== Assigned task ==
In full and unaltered, output the records below.

== Saved entries ==
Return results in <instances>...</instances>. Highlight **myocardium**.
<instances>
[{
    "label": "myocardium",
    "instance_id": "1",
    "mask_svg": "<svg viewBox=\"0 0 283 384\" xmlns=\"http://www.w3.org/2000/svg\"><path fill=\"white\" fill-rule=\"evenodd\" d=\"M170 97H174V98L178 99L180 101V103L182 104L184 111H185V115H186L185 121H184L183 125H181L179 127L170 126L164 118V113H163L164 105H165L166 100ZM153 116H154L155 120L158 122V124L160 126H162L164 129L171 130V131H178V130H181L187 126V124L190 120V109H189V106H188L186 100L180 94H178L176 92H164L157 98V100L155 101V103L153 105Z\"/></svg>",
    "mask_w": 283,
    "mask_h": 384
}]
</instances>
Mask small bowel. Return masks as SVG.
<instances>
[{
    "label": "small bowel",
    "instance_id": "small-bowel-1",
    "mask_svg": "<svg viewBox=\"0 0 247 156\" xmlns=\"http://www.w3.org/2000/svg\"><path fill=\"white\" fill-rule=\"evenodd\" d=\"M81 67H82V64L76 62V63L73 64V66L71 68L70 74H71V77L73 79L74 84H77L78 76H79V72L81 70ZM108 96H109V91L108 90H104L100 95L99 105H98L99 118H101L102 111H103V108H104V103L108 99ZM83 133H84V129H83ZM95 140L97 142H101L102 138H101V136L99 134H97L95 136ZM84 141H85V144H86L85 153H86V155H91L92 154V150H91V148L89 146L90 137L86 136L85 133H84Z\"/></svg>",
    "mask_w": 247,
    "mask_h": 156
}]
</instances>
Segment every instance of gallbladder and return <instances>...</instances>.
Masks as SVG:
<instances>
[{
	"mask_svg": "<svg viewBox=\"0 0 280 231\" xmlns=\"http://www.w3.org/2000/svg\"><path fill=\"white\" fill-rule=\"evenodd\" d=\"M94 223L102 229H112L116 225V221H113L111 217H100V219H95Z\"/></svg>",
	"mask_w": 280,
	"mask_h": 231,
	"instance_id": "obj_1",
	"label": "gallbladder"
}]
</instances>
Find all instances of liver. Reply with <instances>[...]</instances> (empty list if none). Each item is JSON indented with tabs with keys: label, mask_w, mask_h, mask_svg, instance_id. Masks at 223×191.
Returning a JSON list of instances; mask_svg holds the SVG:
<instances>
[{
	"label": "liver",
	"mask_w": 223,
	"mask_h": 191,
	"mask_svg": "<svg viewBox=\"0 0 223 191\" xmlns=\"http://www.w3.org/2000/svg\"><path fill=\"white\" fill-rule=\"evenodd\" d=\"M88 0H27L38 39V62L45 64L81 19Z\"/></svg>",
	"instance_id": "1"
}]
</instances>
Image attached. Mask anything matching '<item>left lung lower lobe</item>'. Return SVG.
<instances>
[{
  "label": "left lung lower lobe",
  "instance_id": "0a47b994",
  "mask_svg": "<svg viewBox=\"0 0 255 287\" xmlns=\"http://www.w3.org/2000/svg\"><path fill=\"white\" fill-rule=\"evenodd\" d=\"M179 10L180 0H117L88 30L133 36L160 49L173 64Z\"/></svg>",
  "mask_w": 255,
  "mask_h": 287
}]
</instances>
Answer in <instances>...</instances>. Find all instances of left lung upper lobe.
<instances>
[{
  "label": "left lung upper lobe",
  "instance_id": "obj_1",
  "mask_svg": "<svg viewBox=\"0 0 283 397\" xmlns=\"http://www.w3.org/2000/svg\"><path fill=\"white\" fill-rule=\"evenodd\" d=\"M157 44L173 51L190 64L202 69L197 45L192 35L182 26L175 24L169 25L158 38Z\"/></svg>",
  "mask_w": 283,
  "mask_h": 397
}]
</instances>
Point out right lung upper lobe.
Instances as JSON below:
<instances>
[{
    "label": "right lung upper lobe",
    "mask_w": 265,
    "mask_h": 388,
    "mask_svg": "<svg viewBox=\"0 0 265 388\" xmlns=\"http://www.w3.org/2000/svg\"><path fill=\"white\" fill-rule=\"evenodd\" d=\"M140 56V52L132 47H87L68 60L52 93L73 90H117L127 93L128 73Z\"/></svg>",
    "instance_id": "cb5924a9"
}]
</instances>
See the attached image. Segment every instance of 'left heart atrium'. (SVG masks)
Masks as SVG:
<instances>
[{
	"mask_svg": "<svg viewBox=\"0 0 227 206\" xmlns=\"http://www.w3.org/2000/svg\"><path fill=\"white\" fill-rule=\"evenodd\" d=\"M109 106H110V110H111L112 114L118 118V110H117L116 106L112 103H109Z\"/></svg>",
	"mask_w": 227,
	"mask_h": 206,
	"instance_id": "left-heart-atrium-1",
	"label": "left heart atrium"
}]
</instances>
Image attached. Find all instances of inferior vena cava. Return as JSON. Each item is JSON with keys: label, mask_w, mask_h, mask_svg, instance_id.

== Solved problem ==
Return results in <instances>...</instances>. Highlight **myocardium**.
<instances>
[{
    "label": "myocardium",
    "instance_id": "1",
    "mask_svg": "<svg viewBox=\"0 0 283 384\" xmlns=\"http://www.w3.org/2000/svg\"><path fill=\"white\" fill-rule=\"evenodd\" d=\"M170 97H174V98L178 99L180 101V103L182 104L184 111H185V115H186L185 121H184L183 125H181L179 127L170 126L164 118V113H163L164 105H165L166 100ZM153 116H154L155 120L158 122V124L160 126H162L164 129L171 130V131H178V130H181L187 126V124L190 120V109H189V106H188L186 100L180 94H178L176 92H164L157 98V100L155 101V103L153 105Z\"/></svg>",
    "mask_w": 283,
    "mask_h": 384
}]
</instances>
Mask small bowel. Return masks as SVG.
<instances>
[{
    "label": "small bowel",
    "instance_id": "small-bowel-1",
    "mask_svg": "<svg viewBox=\"0 0 247 156\" xmlns=\"http://www.w3.org/2000/svg\"><path fill=\"white\" fill-rule=\"evenodd\" d=\"M81 67H82V64L76 62V63L73 64V66L71 68L70 74H71V77L73 79L74 84H77L78 76H79V72L81 70ZM108 96H109V91L108 90H104L100 95L99 105H98L99 118H101L102 111H103V108H104V103L108 99ZM83 133H84V129H83ZM95 140L97 142H101L102 138H101V136L99 134H97L95 136ZM84 141H85V144H86L85 153H86V155H91L92 154V150H91V148L89 146L90 137L86 136L85 133H84Z\"/></svg>",
    "mask_w": 247,
    "mask_h": 156
}]
</instances>
Segment every instance of gallbladder and return <instances>...</instances>.
Masks as SVG:
<instances>
[{
	"mask_svg": "<svg viewBox=\"0 0 280 231\" xmlns=\"http://www.w3.org/2000/svg\"><path fill=\"white\" fill-rule=\"evenodd\" d=\"M94 223L102 229H112L116 225V221H113L111 217H100V219H95Z\"/></svg>",
	"mask_w": 280,
	"mask_h": 231,
	"instance_id": "obj_1",
	"label": "gallbladder"
}]
</instances>
Find all instances of liver. Reply with <instances>[...]</instances> (empty list if none). Each item is JSON indented with tabs with keys: label, mask_w, mask_h, mask_svg, instance_id. Masks at 223×191.
Returning a JSON list of instances; mask_svg holds the SVG:
<instances>
[{
	"label": "liver",
	"mask_w": 223,
	"mask_h": 191,
	"mask_svg": "<svg viewBox=\"0 0 223 191\" xmlns=\"http://www.w3.org/2000/svg\"><path fill=\"white\" fill-rule=\"evenodd\" d=\"M88 0H27L38 39V62L45 64L81 19Z\"/></svg>",
	"instance_id": "1"
}]
</instances>
Image attached. Mask anything matching '<item>left lung lower lobe</item>'. Return SVG.
<instances>
[{
  "label": "left lung lower lobe",
  "instance_id": "0a47b994",
  "mask_svg": "<svg viewBox=\"0 0 255 287\" xmlns=\"http://www.w3.org/2000/svg\"><path fill=\"white\" fill-rule=\"evenodd\" d=\"M179 10L180 0H117L88 30L133 36L160 49L173 64Z\"/></svg>",
  "mask_w": 255,
  "mask_h": 287
}]
</instances>
Answer in <instances>...</instances>. Find all instances of left lung upper lobe.
<instances>
[{
  "label": "left lung upper lobe",
  "instance_id": "obj_1",
  "mask_svg": "<svg viewBox=\"0 0 283 397\" xmlns=\"http://www.w3.org/2000/svg\"><path fill=\"white\" fill-rule=\"evenodd\" d=\"M157 44L173 51L190 64L202 69L197 45L192 35L182 26L175 24L169 25L158 38Z\"/></svg>",
  "mask_w": 283,
  "mask_h": 397
}]
</instances>
Point out right lung upper lobe.
Instances as JSON below:
<instances>
[{
    "label": "right lung upper lobe",
    "mask_w": 265,
    "mask_h": 388,
    "mask_svg": "<svg viewBox=\"0 0 265 388\" xmlns=\"http://www.w3.org/2000/svg\"><path fill=\"white\" fill-rule=\"evenodd\" d=\"M140 56V52L132 47H87L68 60L52 93L73 90H117L127 93L128 73Z\"/></svg>",
    "instance_id": "cb5924a9"
}]
</instances>
See the attached image. Segment every instance of 'left heart atrium'. (SVG masks)
Masks as SVG:
<instances>
[{
	"mask_svg": "<svg viewBox=\"0 0 227 206\" xmlns=\"http://www.w3.org/2000/svg\"><path fill=\"white\" fill-rule=\"evenodd\" d=\"M109 106H110V110H111L112 114L118 118V110H117L116 106L112 103H109Z\"/></svg>",
	"mask_w": 227,
	"mask_h": 206,
	"instance_id": "left-heart-atrium-1",
	"label": "left heart atrium"
}]
</instances>
Image attached. Find all instances of inferior vena cava. Return as JSON. Each item is JSON with keys: label, mask_w, mask_h, mask_svg, instance_id.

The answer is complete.